Reasons Why Wages Are Not Increasing Despite Low Unemployment Rate in the US
Usually, when the rate of unemployment is low, pay is supposed to be rising. The logic behind this economic theory is that at times of low unemployment, companies have to pay more to attract new talent and retain their existing employees. However, over the past year, only a 2.5% increment has been recorded in the hourly wages of private non-farm workers in the US despite the nation’s unemployment rate hitting a decade low. The last time unemployment rate was this low, wages increased by more than 4%.
A lot of concerned parties — including policymakers at the Federal Reserve — are wondering why the economy is behaving this way. With a jobless rate this low, officials at the Federal Reserve should be raising interest rates to prevent the escalation of wage-price inflation. What happened to the relationship between unemployment and wages? Here are eight possible explanations as to why the relationship between unemployment and wages isn’t behaving as it should.
The Phillips Curve Is Dead
Economists have always used Phillips Curve to explain the relationship between unemployment rate and wage growth. In the graphical representation of the Phillips Curve, unemployment is on the horizontal axis, and wage growth is on the vertical axis.
The curve slopes downwards from left to right as unemployment increases and wage growth decreases, but the correlation is not always perfect. Some experts say that that the Phillips Curve isn’t effective anymore and can’t be used to explain the relationship between unemployment rate and wage growth citing its recent inconsistencies.

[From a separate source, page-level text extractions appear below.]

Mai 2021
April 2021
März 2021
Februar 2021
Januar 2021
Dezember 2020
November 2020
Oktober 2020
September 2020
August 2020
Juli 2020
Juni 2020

Wage Growth Will Start To Appear Soon
According to Jeremy Nalewaik (Federal Reserve Board Principal Economist), wage increments will start to appear soon. In a paper titled Non-Linear Phillips Curves With Inflation Regime-Switching that he released last year, Nalewaik pointed out that the curve does not remain flat at all levels of unemployment rates. According to his theory, there is a sharp bend where wage growth is unaffected by a broad range of unemployment rates but rise rapidly below a certain threshold.
Wage Growth Is Being Under-Measured
A section of economists is of the opinion that pay increment is being under-measured. According to this group, some hourly wage measurements from the BLS may not be accurate hence don’t give an accurate picture of what’s actually happening in the labour market.
A Slacking Labour Market
While attempting to explain the incongruity in the Phillips Curve, some economists argue that there is slack in the labour market. This means that employees’ leverage is lesser than what is indicated by the current unemployment rate of 4.4%.
Workers Are Not Worth the Pay Hikes
Data from the BLS shows that output per hour has been shrinking in four out of the last six quarters. Companies are all about protecting their bottom line. For this reason, they may be resisting to give in to their workers’ wage demands due to low productivity.
Companies Are Making It Work with the Workers They Have
Another explanation for the Phillips Curve anomaly is that employers are making do with the workers they have. Instead of paying top dollar for new recruits, companies are putting their current employees through training programs and only raise pay for positions they need to fill with new talent.
Employees Are Content with Their Pay
The rate of inflation has remained low since the economic recession of 2009. As long as inflation rates are low, workers are always willing to settle for smaller pay increments. This has been the case since the recession, and this is a possible explanation of the anomalies in on the Phillips Curve. Wage growth rate will remain low despite low unemployment rate if workers don’t demand pay hikes.
Reduced Workers’ Bargaining Power
In 1983, 20 percent of wage and salary employees were union members. According to the Bureau of Labour and Statistics, this number has dropped to less than 11 percent in 2017. Declining rate of union membership is attributable to the weakening of the workers’ bargaining power. Globalization, to some extent, has also contributed to the low bargaining power employees. Due to globalization, companies can easily shift production to low cheaper wage areas.